Top of INPUT FOR THIS TASK
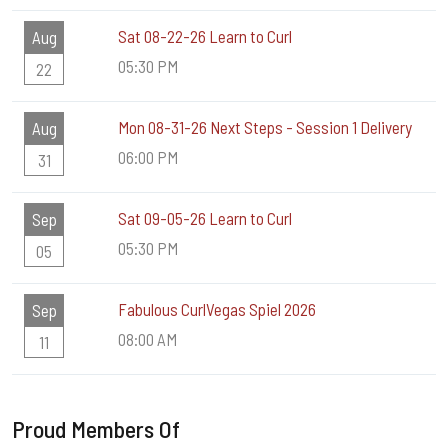
Sat 08-22-26 Learn to Curl
Aug
05:30 PM
22
Mon 08-31-26 Next Steps - Session 1 Delivery
Aug
06:00 PM
31
Sat 09-05-26 Learn to Curl
Sep
05:30 PM
05
Fabulous CurlVegas Spiel 2026
Sep
08:00 AM
11
Proud Members Of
Bottom of INPUT FOR THIS TASK
**WHAT TO WORK ON**
Gather up every line in the data above that contains the word "Learn", copying each one.

**RESPONSE**
Sat 08-22-26 Learn to Curl
Sat 09-05-26 Learn to Curl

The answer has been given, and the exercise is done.